It’s important to look after your own wellbeing first – or taking a flying analogy, to fasten your own seat belt before assisting others. Mindfulness when practiced regularly offers a great opportunity to notice if, when and in what way your own wellbeing needs attention. When practicing mindfulness, the goal is not to relax or feel good all the time – if you do, that’s a bonus as with the rest of life, including parenting. Sometimes when practicing mindfulness, we might notice feelings of tiredness, pain, hunger, cold or excessive heat, thirst or strong emotions. We might notice thoughts or memories passing through that stir up strong emotions too. If you had a traumatic birth, are experiencing severely low mood or otherwise are aware your mental health is suffering a few things are helpful – you can access talking therapy via referral from your GP in the UK, and if you feel comfortable your health visitor can be a point if contact to facilitate that. You might also consider accessing counseling via a local provider in your area. If you’re feeling particularly vulnerable for any reason, my advice from my own experience would be to keep your practice short and activity based rather than long and meditative. Also, if something comes up for you that needs practical attention – eg hunger or thirst – you can choose to stop your practice to meet the need or note it to do straight after. I’ve often noticed I’m really thirsty while practicing mindfulness so have learned to keep a glass of water in every room of my house now to address that.
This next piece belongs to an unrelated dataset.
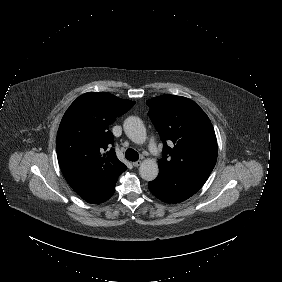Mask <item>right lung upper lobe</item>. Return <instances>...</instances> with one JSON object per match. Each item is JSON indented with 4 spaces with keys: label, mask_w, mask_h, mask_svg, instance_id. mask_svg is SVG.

Some suggestions for mama mindfulness
Have a bath with candles and bubbles while someone else takes care of your baby for an hour. Take some deep breaths in and out, noticing the scent of the bubbles and the candles. If you’re someone who enjoys a glass of wine in the bath, notice the scent of that too. If you have a drink of any kind, notice the taste. If you like to listen to music in the bath, choose to notice one aspect particularly such as the melody or words and really focus in on that. If it’s quiet, notice what that sounds like in your home – can you hear any splash sounds? Watch the candle flame closely – see the colours and movement flow. Watch the bubbles move and pop on your toes. How does the water temperature change as you’re lying or sitting there? If you have a bath pillow or other comfort prop, how does that feel?
Have a drink and snack of your choice by yourself for half an hour – maybe a coffee and cake in a bookshop or cafe, a mocktail in your garden in the evening or an ice cream watching the waves by the beach. Whatever helps connect you with your sense of who you were before children. Notice the smells, tastes, sights and sounds of your drink, snack and environment. Maybe try mixing up the combinations over a few practices to get different experiences.
Leave your baby with someone else for half an hour to get some exercise – maybe a swim, walk or yoga. Notice how each part of your body feels as you move it – any aches or pains that need attention? What can you do to ease then through movement? What can you see, hear, feel, touch and taste? What thoughts or memories pass through? How are you feeling emotionally?
Paint, draw or craft while someone else looks after your baby. Notice what medium you are drawn to. What appeals about that to you? Notice your feelings and perceptions as well as the sensory feedback from your chosen activity.